Some anti-viral defense strategies that are part of the intrinsic immune system of the cell have been coopted to inhibit non-LTR retrotransposition; the converse is likely also true. The coevolution of strategies by the cell to enforce and in turn by a retroelement to evade restriction perpetuates a molecular arms race. It has been proposed, for example, that the diversity of KRAB-ZFPs arose from their functions in silencing a diverse range of TEs [380]. The ability of retroelements to counter host restriction systems will determine which new subfamilies assume active dominance in a genome.
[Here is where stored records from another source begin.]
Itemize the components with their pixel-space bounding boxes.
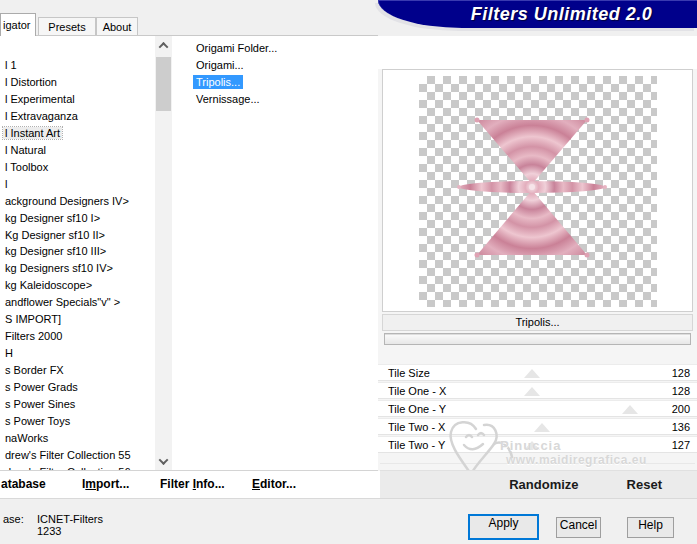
filter-item[interactable]: Tripolis... [180,74,378,91]
slider-row[interactable]: Tile One - Y200 [378,400,697,417]
category-item[interactable]: Filters 2000 [0,328,154,345]
category-item[interactable]: drew's Filter Collection 55 [0,447,154,464]
preview-box [382,69,693,312]
scrollbar-thumb[interactable] [156,57,171,111]
slider-value: 128 [672,367,690,379]
filter-list[interactable]: Origami Folder...Origami...Tripolis...Ve… [180,40,378,108]
filters-unlimited-dialog: Filters Unlimited 2.0 igator Presets Abo… [0,0,697,544]
category-item[interactable]: l Toolbox [0,159,154,176]
category-item[interactable]: kg Designer sf10 III> [0,243,154,260]
slider-value: 136 [672,421,690,433]
scroll-up-icon[interactable] [155,36,172,54]
category-item[interactable]: S IMPORT] [0,311,154,328]
menu-bar: atabase Import... Filter Info... Editor.… [0,471,380,498]
database-name: ICNET-Filters [37,513,103,525]
hourglass-render [419,76,657,307]
category-item[interactable]: l 1 [0,57,154,74]
menu-editor[interactable]: Editor... [252,477,296,491]
slider-thumb-icon[interactable] [534,423,550,432]
category-item[interactable]: s Power Grads [0,379,154,396]
slider-row[interactable]: Tile Two - X136 [378,418,697,435]
slider-thumb-icon[interactable] [524,369,540,378]
preview-caption: Tripolis... [382,314,693,331]
scroll-down-icon[interactable] [155,452,172,470]
category-item[interactable]: l Extravaganza [0,108,154,125]
category-scrollbar[interactable] [155,36,172,470]
filter-item[interactable]: Vernissage... [180,91,378,108]
tab-about[interactable]: About [96,17,138,36]
category-item[interactable]: Kg Designer sf10 II> [0,227,154,244]
slider-thumb-icon[interactable] [622,405,638,414]
tab-navigator[interactable]: igator [0,13,36,36]
randomize-button[interactable]: Randomize [509,477,578,492]
category-item[interactable]: andflower Specials"v" > [0,294,154,311]
help-button[interactable]: Help [627,517,674,538]
category-item[interactable]: s Power Toys [0,413,154,430]
category-item[interactable]: s Power Sines [0,396,154,413]
category-item[interactable]: ackground Designers IV> [0,193,154,210]
slider-row[interactable]: Tile One - X128 [378,382,697,399]
title-banner: Filters Unlimited 2.0 [378,0,697,28]
slider-label: Tile Two - Y [388,439,445,451]
menu-filter-info[interactable]: Filter Info... [160,477,225,491]
category-item[interactable]: naWorks [0,430,154,447]
cancel-button[interactable]: Cancel [556,517,601,538]
category-list[interactable]: l 1l Distortionl Experimentall Extravaga… [0,57,154,470]
slider-label: Tile Two - X [388,421,445,433]
category-item[interactable]: l [0,176,154,193]
category-item[interactable]: l Instant Art [0,125,154,142]
apply-button[interactable]: Apply [468,514,539,540]
app-title: Filters Unlimited 2.0 [471,4,653,25]
slider-value: 128 [672,385,690,397]
category-item[interactable]: drew's Filter Collection 56 [0,464,154,470]
reset-button[interactable]: Reset [627,477,662,492]
watermark-url: www.maidiregrafica.eu [506,453,647,467]
filter-item[interactable]: Origami... [180,57,378,74]
slider-value: 200 [672,403,690,415]
category-item[interactable]: kg Designer sf10 I> [0,210,154,227]
menu-import[interactable]: Import... [82,477,129,491]
category-item[interactable]: H [0,345,154,362]
slider-value: 127 [672,439,690,451]
filter-count: 1233 [37,525,61,537]
category-item[interactable]: l Distortion [0,74,154,91]
slider-label: Tile One - X [388,385,446,397]
progress-bar [384,333,691,345]
category-item[interactable]: kg Kaleidoscope> [0,277,154,294]
tab-presets[interactable]: Presets [38,17,96,36]
slider-thumb-icon[interactable] [524,387,540,396]
category-item[interactable]: kg Designers sf10 IV> [0,260,154,277]
category-item[interactable]: l Experimental [0,91,154,108]
slider-label: Tile Size [388,367,430,379]
menu-database[interactable]: atabase [1,477,46,491]
slider-row[interactable]: Tile Size128 [378,364,697,381]
category-item[interactable]: l Natural [0,142,154,159]
main-content: l 1l Distortionl Experimentall Extravaga… [0,36,697,471]
database-label: ase: [3,513,24,525]
filter-item[interactable]: Origami Folder... [180,40,378,57]
category-item[interactable]: s Border FX [0,362,154,379]
preview-image [419,76,657,307]
watermark-name: Pinuccia [500,438,561,453]
actions-bar: Randomize Reset [380,470,697,498]
slider-label: Tile One - Y [388,403,446,415]
preview-panel: Tripolis... Tile Size128Tile One - X128T… [378,69,697,507]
So far, the study of retrotransposon suppression has yielded surprising insights into gene regulation, epigenetics, DNA repair, and RNA interference. Intriguingly, some factors restrict both retroviruses and retrotransposons but by mechanisms that differ. It is logical, therefore, to study retrotransposon restriction factors as a means of gleaning new insights into viral control. For example, insights down the road may foster a better understanding of retroviral latency and perhaps contribute to its treatment. The continued presence of a reservoir of silenced HIV-1 proviral DNA integrated in the genomes of CD4+ T cells is a major obstacle to eradication of the virus in AIDs patients. Strategies under investigation attempt to overcome innate proviral repression, and then use standard antiretroviral therapy to kill cells with reactivated virus. Trials to date have had limited success and new insights are needed [514].
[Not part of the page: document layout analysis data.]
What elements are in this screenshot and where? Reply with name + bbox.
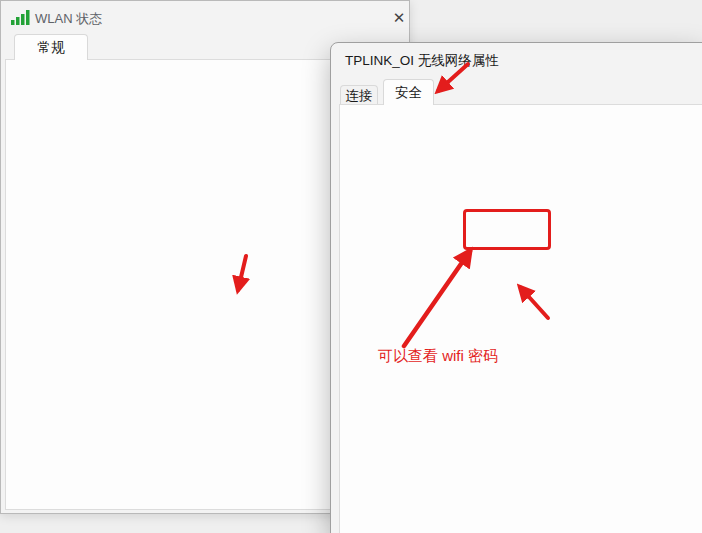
tab-general[interactable]: 常规 — [14, 34, 88, 60]
wireless-properties-dialog: TPLINK_OI 无线网络属性 连接 安全 安全类型(E): WPA2 - 个… — [330, 42, 702, 533]
wlan-signal-icon — [11, 10, 30, 25]
dialog-title: TPLINK_OI 无线网络属性 — [345, 52, 499, 70]
close-icon[interactable]: ✕ — [389, 8, 409, 28]
security-tab-page — [339, 104, 702, 533]
titlebar[interactable]: WLAN 状态 ✕ — [1, 1, 409, 33]
annotation-note: 可以查看 wifi 密码 — [378, 347, 498, 366]
tab-security[interactable]: 安全 — [383, 79, 434, 105]
tab-connection[interactable]: 连接 — [340, 85, 378, 105]
window-title: WLAN 状态 — [35, 10, 102, 28]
In cancers, widespread demethylation promotes retroelement transcription, and one would presume increased mobilization as well. Interestingly, to date bulk tissue sequencing efforts have detected new insertion events almost exclusively in tumors of epithelial cell types. To accurately assess the extent and tissue-specificity of retrotransposition, concerted efforts are needed to sequence many single cells from a large number of cell types (normal and cancerous) from many individuals. These efforts will help us to determine the extent to which ongoing insertions are drivers or passengers of cancer and disease. They will tell us if retrotransposition significantly influences brain diversity. To expedite these efforts, the field needs consensus concerning the best current protocols for capturing and identifying rare retrotransposon integrations in bulk tissues or single cells. We need effective algorithms that map retrotransposon transcript sequences in HT RNA-Seq data to their genomic source loci, a difficult task at present. With these algorithms, we will better determine how retrotransposon transcription changes under different cellular conditions and how it may modulate expression of cellular genes and impinge upon cell health. It is likely the physiological consequences of altered retrotransposon expression will be found to far exceed those of increased genome insertions.
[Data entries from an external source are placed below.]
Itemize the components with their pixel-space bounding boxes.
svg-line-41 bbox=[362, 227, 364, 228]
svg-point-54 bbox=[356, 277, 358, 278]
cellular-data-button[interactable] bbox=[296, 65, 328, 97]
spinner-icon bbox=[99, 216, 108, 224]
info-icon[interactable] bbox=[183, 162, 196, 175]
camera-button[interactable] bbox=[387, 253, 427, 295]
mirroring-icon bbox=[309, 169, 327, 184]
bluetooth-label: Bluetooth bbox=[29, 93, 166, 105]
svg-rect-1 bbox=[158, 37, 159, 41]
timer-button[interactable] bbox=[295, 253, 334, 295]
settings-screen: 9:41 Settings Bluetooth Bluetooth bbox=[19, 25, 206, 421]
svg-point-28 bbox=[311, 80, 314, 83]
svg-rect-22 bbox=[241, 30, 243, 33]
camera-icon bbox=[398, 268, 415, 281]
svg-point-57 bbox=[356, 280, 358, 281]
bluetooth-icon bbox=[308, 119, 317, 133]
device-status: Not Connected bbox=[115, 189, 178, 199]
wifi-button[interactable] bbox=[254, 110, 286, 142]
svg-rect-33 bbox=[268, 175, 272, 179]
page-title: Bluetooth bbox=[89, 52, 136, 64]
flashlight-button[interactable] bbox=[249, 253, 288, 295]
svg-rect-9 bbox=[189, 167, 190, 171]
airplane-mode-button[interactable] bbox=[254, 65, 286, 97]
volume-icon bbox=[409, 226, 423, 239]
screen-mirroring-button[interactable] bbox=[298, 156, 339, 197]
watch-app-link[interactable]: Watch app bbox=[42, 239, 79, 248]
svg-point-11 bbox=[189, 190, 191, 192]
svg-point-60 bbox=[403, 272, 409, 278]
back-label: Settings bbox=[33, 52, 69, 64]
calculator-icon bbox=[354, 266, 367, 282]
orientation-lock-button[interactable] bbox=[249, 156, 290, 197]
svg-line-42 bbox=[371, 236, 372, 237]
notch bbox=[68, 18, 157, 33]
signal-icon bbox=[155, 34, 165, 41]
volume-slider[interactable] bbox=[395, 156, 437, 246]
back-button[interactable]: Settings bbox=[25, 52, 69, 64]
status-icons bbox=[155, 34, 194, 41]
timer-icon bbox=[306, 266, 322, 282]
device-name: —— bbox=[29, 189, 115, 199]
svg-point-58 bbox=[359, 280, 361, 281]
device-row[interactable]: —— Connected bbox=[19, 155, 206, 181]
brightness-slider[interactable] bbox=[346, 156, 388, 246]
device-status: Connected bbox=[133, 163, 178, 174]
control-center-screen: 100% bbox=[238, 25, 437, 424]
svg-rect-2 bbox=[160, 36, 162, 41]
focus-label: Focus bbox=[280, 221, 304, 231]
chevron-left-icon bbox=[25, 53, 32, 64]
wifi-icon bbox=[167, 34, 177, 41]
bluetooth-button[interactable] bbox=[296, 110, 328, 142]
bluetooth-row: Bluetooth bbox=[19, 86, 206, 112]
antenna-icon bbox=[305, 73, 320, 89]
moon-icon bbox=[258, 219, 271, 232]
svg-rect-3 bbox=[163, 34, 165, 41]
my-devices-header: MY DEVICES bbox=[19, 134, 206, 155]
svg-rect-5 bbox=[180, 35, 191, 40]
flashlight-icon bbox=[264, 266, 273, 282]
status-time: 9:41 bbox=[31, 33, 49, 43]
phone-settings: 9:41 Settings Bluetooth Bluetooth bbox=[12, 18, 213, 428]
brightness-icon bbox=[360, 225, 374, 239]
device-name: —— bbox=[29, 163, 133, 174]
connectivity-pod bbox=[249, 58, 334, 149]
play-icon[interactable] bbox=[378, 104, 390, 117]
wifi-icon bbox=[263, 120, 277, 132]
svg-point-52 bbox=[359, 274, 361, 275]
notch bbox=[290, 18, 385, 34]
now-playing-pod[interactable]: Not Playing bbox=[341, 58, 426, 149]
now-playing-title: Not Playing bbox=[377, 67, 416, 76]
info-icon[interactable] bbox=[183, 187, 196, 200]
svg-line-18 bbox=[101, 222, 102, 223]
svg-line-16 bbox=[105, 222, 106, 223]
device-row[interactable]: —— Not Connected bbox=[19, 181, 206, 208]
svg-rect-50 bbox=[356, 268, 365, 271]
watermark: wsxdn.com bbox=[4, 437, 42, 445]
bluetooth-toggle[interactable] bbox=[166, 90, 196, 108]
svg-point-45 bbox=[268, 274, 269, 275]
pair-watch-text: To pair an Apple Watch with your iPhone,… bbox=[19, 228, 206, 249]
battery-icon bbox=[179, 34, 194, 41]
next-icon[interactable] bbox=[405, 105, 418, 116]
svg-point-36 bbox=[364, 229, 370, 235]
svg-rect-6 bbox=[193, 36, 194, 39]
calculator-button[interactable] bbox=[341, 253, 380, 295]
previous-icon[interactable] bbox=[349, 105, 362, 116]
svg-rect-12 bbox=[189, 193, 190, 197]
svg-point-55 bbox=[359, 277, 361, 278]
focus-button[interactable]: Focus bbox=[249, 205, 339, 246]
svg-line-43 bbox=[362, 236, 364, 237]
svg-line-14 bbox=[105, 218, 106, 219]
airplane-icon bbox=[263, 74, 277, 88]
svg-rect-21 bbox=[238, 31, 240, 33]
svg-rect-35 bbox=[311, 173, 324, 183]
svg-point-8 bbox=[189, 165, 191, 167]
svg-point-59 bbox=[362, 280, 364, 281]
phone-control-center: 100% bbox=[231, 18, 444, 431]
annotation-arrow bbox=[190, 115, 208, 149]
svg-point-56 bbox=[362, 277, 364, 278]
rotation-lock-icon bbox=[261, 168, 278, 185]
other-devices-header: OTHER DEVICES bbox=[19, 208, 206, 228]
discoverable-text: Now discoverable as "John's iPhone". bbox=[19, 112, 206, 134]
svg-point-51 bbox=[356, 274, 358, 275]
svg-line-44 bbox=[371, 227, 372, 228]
While the great mass of the mobilome may be junk, the majority is benign, some is toxic waste, and occasionally bits of treasure may be found.

Abbreviations

AGS. Aicardi–Goutières syndrome; ds. double-stranded; ESC. embryonic stem cell; HERV. human endogenous retrovirus; HNRNP. heterogeneous nuclear ribonucleoprotein; HT. high-throughput; IAP. intracisternal A-particle; IFN. interferon; iPSC. induced pluripotent stem cell; IRES. internal ribosome entry site; kD. kilodalton; KO. knock-out; KRAB-ZFP. Krüppel-associated box domain-containing zinc finger protein; LINE. long interspersed element; LTR. long-terminal repeat; MEF. mouse embryonic fibroblast; miRNA. microRNA; MTase. methyltransferase; ORF. open reading frame; PB. processing (P-) body; PGC. primordial germ cell; piRNA. Piwi-interacting RNA; qPCR. quantitative polymerase chain reaction; RISC. RNA-induced silencing complex; RNP. ribonucleoprotein; RT, reverse transcriptase; SG. stress granule; SINE. short interspersed element; siRNA. small interfering RNA; spcDNA. small polydispersed circular DNA; ss. single-stranded; SVA. SINE-R, VNTR, and Alu; TPRT. target-primed reverse transcription; TSD. target site duplication; UTR. untranslated region.